29/04/2026
Dalam sejarah dunia, penaklukan Persia oleh kaum Muslimin pada abad ke-7 Masehi merupakan salah satu transformasi geopolitik terbesar. Peristiwa ini terjadi pada masa Kekhalifahan Umar bin Khattab, ketika kekuatan Islam mulai meluas keluar Jazirah Arab.
Pada saat itu, wilayah Persia berada di bawah kekuasaan Sassanid Empire, sebuah imperium besar yang telah berdiri selama berabad-abad. Namun, menjelang keruntuhannya, kekaisaran ini mengalami kemunduran akibat konflik internal, krisis suksesi, serta perang berkepanjangan dengan Byzantine Empire.

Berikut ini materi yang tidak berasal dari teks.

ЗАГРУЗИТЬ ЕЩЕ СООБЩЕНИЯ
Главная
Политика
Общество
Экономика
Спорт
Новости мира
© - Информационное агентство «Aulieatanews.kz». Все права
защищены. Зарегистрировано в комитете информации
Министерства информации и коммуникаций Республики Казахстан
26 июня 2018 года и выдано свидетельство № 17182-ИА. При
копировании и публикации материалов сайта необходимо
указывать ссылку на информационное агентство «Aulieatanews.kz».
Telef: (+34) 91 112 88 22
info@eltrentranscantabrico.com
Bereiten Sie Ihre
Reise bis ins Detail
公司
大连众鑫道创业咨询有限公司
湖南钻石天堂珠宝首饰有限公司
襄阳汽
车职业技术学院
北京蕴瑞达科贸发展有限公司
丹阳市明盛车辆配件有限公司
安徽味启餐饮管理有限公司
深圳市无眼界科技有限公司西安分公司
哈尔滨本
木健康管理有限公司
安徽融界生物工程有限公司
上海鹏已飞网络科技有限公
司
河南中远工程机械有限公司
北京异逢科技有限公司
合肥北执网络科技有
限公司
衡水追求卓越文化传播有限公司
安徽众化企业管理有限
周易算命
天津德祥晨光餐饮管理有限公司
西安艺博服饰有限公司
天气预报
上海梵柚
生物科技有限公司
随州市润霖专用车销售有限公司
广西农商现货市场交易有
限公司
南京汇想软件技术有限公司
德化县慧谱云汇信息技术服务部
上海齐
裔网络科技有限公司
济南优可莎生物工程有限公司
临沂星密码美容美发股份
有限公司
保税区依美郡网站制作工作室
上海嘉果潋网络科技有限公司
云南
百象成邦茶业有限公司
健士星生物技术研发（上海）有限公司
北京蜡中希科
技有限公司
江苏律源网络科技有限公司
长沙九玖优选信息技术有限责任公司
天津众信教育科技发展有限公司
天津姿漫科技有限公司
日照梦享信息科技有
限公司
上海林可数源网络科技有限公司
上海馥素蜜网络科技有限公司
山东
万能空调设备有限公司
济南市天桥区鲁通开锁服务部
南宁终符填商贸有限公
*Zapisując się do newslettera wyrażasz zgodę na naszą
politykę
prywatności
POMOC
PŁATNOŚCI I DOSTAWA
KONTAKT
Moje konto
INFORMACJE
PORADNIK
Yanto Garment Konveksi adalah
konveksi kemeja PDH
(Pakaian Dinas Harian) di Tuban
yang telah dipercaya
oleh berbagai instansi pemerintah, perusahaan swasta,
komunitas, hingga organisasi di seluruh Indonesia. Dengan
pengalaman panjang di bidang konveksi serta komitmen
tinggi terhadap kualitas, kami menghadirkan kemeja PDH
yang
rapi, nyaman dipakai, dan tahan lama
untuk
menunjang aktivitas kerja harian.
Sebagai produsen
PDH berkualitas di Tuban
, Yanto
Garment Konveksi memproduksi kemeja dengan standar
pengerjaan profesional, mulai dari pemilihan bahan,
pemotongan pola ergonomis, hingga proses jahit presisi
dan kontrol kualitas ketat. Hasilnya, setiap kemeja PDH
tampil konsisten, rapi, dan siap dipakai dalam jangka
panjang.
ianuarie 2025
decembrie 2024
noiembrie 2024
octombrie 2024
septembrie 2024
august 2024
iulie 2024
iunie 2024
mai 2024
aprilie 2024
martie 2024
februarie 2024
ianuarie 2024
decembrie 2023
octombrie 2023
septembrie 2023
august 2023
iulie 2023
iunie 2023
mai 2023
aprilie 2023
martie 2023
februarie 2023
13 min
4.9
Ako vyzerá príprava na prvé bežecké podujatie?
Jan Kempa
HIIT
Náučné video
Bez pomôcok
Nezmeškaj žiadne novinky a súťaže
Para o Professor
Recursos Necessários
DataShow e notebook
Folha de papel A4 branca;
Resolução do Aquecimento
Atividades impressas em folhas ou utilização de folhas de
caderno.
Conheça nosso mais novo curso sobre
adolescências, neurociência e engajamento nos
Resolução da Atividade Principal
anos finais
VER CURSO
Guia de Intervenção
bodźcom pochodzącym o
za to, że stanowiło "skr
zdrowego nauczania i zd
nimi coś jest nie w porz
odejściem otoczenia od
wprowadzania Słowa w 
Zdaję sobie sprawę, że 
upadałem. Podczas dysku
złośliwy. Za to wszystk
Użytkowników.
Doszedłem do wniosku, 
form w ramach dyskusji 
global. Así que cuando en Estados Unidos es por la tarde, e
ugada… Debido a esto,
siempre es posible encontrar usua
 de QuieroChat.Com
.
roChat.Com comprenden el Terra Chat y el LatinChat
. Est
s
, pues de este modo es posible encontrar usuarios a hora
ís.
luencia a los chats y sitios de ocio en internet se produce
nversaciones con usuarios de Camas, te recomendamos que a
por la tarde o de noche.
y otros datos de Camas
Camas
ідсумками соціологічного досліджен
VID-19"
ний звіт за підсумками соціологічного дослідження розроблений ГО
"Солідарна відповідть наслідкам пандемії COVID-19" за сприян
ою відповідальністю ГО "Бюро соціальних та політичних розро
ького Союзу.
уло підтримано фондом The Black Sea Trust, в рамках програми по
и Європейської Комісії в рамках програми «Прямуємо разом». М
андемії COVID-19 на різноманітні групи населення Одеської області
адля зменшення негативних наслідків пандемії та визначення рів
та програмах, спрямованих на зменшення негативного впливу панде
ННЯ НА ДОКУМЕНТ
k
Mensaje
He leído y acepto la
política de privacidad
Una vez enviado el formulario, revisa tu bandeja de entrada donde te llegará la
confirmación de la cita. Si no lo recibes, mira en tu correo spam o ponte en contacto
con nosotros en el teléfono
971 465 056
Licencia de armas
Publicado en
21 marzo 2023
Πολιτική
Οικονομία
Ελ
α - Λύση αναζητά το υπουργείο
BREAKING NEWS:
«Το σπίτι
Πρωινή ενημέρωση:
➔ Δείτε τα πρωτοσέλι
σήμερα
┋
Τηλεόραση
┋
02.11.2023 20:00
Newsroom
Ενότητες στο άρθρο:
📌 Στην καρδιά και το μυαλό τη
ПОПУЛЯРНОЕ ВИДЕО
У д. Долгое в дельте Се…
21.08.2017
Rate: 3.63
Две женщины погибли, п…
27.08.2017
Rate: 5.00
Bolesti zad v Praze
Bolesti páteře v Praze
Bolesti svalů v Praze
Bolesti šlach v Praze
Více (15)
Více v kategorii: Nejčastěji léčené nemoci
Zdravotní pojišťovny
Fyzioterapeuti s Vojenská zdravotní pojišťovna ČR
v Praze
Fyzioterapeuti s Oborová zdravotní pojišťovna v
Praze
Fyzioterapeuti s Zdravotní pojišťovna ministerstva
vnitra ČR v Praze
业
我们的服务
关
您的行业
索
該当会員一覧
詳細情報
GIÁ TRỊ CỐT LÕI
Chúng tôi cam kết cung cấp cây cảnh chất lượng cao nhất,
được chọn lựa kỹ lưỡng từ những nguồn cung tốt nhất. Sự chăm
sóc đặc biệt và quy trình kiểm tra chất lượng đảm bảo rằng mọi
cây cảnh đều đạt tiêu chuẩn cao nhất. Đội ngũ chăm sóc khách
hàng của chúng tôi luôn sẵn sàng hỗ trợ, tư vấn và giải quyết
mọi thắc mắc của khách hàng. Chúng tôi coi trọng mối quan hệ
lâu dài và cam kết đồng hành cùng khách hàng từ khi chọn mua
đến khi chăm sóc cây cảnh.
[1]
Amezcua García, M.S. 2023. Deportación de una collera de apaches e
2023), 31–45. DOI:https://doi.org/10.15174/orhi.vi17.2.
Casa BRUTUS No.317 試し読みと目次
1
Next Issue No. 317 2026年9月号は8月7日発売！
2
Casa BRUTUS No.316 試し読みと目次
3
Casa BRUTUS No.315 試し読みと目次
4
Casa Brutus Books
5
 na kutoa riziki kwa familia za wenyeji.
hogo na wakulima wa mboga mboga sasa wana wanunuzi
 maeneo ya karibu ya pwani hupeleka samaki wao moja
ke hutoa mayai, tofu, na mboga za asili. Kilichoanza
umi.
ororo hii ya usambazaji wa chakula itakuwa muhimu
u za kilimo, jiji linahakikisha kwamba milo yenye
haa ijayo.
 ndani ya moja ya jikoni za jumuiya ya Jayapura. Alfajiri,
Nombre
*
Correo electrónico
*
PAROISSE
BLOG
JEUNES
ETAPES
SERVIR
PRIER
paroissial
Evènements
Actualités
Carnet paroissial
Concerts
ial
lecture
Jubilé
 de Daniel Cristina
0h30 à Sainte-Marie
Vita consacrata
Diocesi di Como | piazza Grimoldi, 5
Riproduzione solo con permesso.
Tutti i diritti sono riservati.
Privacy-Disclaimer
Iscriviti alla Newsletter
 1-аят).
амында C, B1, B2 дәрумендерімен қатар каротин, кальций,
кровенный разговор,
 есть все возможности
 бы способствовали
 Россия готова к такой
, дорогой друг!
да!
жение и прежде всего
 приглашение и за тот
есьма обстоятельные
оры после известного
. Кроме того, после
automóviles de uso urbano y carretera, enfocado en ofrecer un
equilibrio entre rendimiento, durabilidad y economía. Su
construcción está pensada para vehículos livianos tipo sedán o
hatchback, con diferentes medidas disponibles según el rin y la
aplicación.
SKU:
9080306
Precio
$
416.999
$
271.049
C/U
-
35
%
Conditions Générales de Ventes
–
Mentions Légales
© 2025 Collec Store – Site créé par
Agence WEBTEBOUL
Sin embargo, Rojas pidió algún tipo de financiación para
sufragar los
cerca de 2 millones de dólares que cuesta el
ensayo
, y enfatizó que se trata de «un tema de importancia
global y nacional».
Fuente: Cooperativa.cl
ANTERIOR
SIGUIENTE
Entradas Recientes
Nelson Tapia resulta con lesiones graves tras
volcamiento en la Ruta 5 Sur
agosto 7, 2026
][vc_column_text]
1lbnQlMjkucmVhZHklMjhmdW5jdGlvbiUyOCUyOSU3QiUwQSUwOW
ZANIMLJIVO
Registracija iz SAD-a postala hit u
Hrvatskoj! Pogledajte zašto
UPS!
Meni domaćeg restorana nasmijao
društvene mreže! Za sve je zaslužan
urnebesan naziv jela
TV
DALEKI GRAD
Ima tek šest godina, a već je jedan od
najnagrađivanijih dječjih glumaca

Ekspansi Muslim ke wilayah Persia dimulai sejak masa Khalifah Abu Bakar, lalu berlanjut secara sistematis pada masa Umar. Strategi militer yang terorganisasi, kepemimpinan yang kuat, serta motivasi ideologis menjadi faktor penting dalam keberhasilan ekspansi ini.
Salah satu titik balik utama terjadi dalam Battle of al-Qadisiyyah. Dalam pertempuran ini, pasukan Muslim yang dipimpin oleh Sa'ad bin Abi Waqqas berhasil mengalahkan tentara Persia di bawah komando Rostam Farrokhzad. Kemenangan tersebut membuka akses menuju pusat pemerintahan Persia di Ctesiphon, yang kemudian jatuh ke tangan kaum Muslimin.
Meskipun mengalami kekalahan besar, sisa kekuatan Persia masih berupaya melakukan perlawanan. Hal ini memuncak dalam Battle of Nahavand, yang dikenal sebagai “Fath al-Futuh” atau kemenangan dari segala kemenangan. Dalam pertempuran ini, pasukan Persia kembali mengalami kekalahan telak, yang secara efektif mengakhiri dominasi Sassanid Empire.
Setelah penaklukan tersebut, wilayah Persia secara bertahap terintegrasi ke dalam dunia Islam. Proses ini tidak hanya bersifat militer, tetapi juga kultural dan administratif. Interaksi antara tradisi Persia dan Islam kemudian melahirkan sintesis peradaban yang berkontribusi besar dalam bidang ilmu pengetahuan, sastra, serta sistem pemerintahan.
Dengan demikian, penaklukan Persia oleh kaum Muslimin bukan sekadar ekspansi teritorial, melainkan sebuah peristiwa historis yang menandai lahirnya tatanan baru dalam sejarah peradaban dunia.